I work with fabric, thread, and found or gifted materials. I intentionally avoid using new textiles — all the fabrics in my work are secondhand: once worn, forgotten, passed down. For me, this is a way to engage with the past and assemble new visual narratives from its fragments.
My technique is rooted in improvisation. I don’t plan compositions in detail or follow fixed sketches. Each piece emerges through process: I begin with a loose hand-drawn outline, then let the fabric and gesture guide the work. It’s a chaotic, physical, and emotional method — and that openness becomes part of the meaning.
The themes I return to are personal responses to what’s happening in the world and in my own life.
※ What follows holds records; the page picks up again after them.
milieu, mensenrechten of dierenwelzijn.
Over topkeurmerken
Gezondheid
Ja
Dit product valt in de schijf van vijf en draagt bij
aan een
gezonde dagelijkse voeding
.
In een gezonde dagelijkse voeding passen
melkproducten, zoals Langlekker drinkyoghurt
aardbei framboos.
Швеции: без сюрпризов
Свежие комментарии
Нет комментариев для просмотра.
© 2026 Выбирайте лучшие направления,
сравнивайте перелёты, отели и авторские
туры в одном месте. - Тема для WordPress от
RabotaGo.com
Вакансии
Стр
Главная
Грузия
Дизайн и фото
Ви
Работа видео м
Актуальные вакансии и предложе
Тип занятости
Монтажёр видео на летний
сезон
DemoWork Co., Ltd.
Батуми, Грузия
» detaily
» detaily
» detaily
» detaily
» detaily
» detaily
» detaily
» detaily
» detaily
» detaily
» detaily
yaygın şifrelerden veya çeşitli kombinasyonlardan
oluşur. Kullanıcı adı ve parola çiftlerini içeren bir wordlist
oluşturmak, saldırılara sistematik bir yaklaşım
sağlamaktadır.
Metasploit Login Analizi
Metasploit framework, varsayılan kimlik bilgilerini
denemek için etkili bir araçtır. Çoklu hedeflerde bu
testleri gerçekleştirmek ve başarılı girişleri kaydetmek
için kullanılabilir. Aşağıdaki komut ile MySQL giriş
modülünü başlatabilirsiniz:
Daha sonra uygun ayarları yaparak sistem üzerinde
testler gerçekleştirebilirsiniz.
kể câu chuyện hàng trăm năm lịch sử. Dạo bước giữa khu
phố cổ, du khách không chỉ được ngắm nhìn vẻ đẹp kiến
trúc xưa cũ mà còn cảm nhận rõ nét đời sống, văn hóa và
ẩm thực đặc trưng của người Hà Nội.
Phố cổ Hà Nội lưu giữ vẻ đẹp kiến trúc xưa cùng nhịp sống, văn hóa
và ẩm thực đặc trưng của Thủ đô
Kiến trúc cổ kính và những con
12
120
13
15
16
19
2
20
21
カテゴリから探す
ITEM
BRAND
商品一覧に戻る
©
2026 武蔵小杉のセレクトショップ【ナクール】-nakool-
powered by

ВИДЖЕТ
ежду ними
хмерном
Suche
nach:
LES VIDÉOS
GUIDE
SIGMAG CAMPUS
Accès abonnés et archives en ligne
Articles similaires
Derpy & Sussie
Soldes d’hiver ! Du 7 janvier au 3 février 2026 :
I translate them into images through a cast of invented characters and recurring motifs that have been with me since childhood. Together, they form a personal mythology — a system of signs, states, and forms where feeling becomes the primary content.
I became interested in photography at the age of 14, and by 18 I was working with major fashion brands in Moscow as a photographer and designer. After the war began, I left Russia and continued my visual practice in Tbilisi and Bangkok — creating photo shoots, identity design, and graphics for bars, clubs, and public spaces
POPULISM
88X88
thread, fabric, needle, wire
“POPULISM” does not argue.
It exists whole, glass-clear, anxiously transparent.
Words are bound into a single surface, without breaks or contradictions — on the plaque held by a body wounded by its own needle.
5.9.25
INNARDS
70X267
thread, fabric, needle
14.6.25
Innards is one of the most personal and large-scale works in my artistic practice so far. It emerged from a sharp, piercing experience that shot through my mind and uncovered something long-stitched deep inside. At the height of this inner tension — almost in a trance — I sketched it out. The piece came into being within just a few hours and has remained untouched ever since.
The title reflects the essence of the work quite literally. My “Innards” is an attempt to materialize something that defies structure: anxiety, sorrow, pain, confusion, the fear of loss. By giving these emotions a physical form, I may have been able to release them.
The composition unfolds through two interwoven narratives. The first is internal, autobiographical — a primal emotion, the original impulse that sparked the piece. It runs like a red thread through the work, trying to piece itself together within it, like Lego bricks assembling in the dark.
The second is a mythic, fictional narrative embedded within the structure of the work. It tells the story of a protagonist in an imagined world who performs a self-punishing ritual of sacrifice in order to summon a destructive force — something powerful enough to collapse the old world and make space for the birth of a new one.